» **YOUR OBJECTIVE**
Determine how many lines in these records hold "what". Only the number is wanted.
- Opening Delimiter -
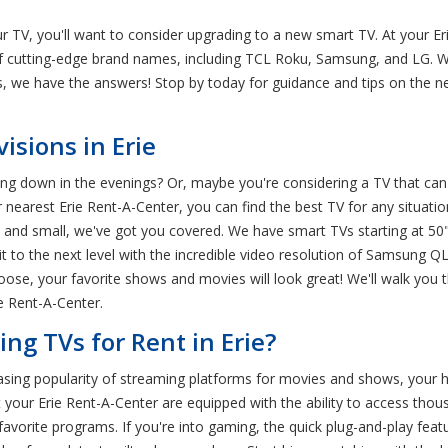
ur TV, you'll want to consider upgrading to a new smart TV. At your E
of cutting-edge brand names, including TCL Roku, Samsung, and LG. W
ns, we have the answers! Stop by today for guidance and tips on the 
sions in Erie
g down in the evenings? Or, maybe you're considering a TV that can 
arest Erie Rent-A-Center, you can find the best TV for any situation.
 and small, we've got you covered. We have smart TVs starting at 5
it to the next level with the incredible video resolution of Samsung QL
ose, your favorite shows and movies will look great! We'll walk you t
e Rent-A-Center.
g TVs for Rent in Erie?
easing popularity of streaming platforms for movies and shows, your 
your Erie Rent-A-Center are equipped with the ability to access thous
 favorite programs. If you're into gaming, the quick plug-and-play feat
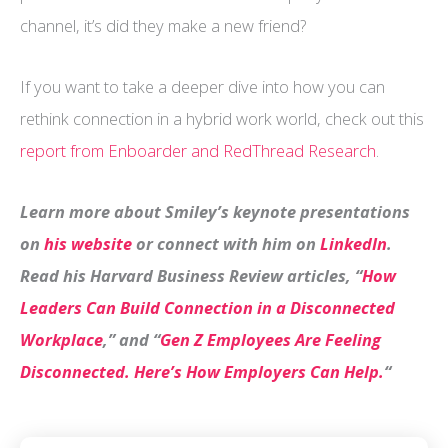
channel, it’s did they make a new friend?
If you want to take a deeper dive into how you can
rethink connection in a hybrid work world, check out this
report from Enboarder and RedThread Research
.
Learn more about Smiley’s keynote presentations
on
his website
or connect with him on
LinkedIn
.
Read his Harvard Business Review articles, “
How
Leaders Can Build Connection in a Disconnected
Workplace
,” and “
Gen Z Employees Are Feeling
Disconnected. Here’s How Employers Can Help.
“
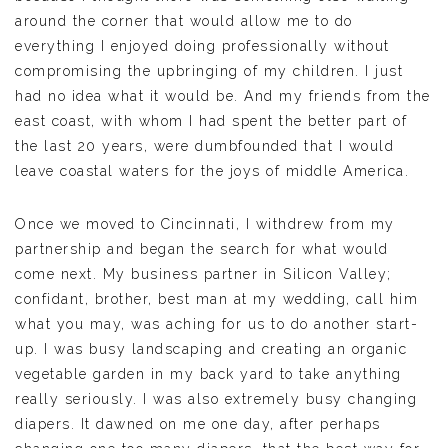
around the corner that would allow me to do
everything I enjoyed doing professionally without
compromising the upbringing of my children. I just
had no idea what it would be. And my friends from the
east coast, with whom I had spent the better part of
the last 20 years, were dumbfounded that I would
leave coastal waters for the joys of middle America.
Once we moved to Cincinnati, I withdrew from my
partnership and began the search for what would
come next. My business partner in Silicon Valley;
confidant, brother, best man at my wedding, call him
what you may, was aching for us to do another start-
up. I was busy landscaping and creating an organic
vegetable garden in my back yard to take anything
really seriously. I was also extremely busy changing
diapers. It dawned on me one day, after perhaps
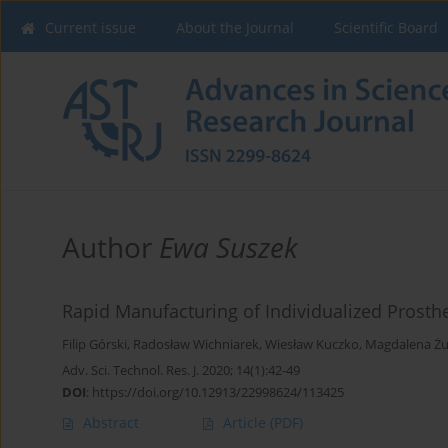
Current issue
About the Journal
Scientific Board
Author
Ewa Suszek
Rapid Manufacturing of Individualized Prosthe
Filip Górski
,
Radosław Wichniarek
,
Wiesław Kuczko
,
Magdalena Ż
Adv. Sci. Technol. Res. J. 2020; 14(1):42-49
DOI
:
https://doi.org/10.12913/22998624/113425
Abstract
Article
(PDF)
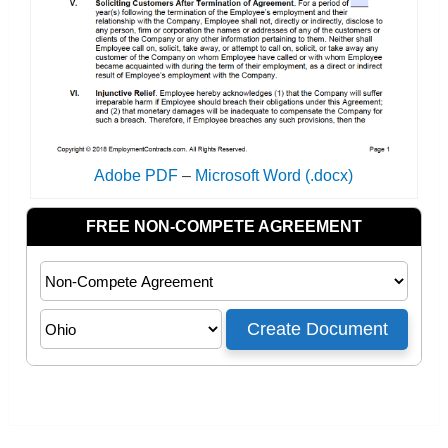
Adobe PDF
–
Microsoft Word (.docx)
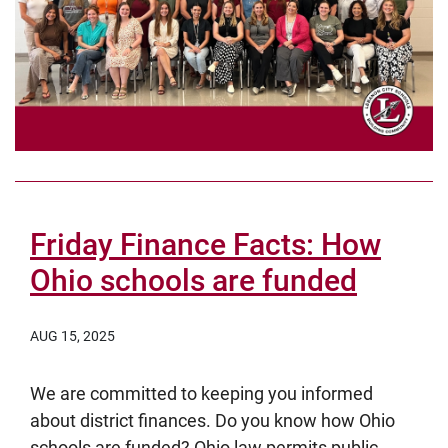
Friday Finance Facts: How
Ohio schools are funded
AUG 15, 2025
We are committed to keeping you informed
about district finances. Do you know how Ohio
schools are funded? Ohio law permits public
- Closing Delimiter -
» **TASK ANSWER**
3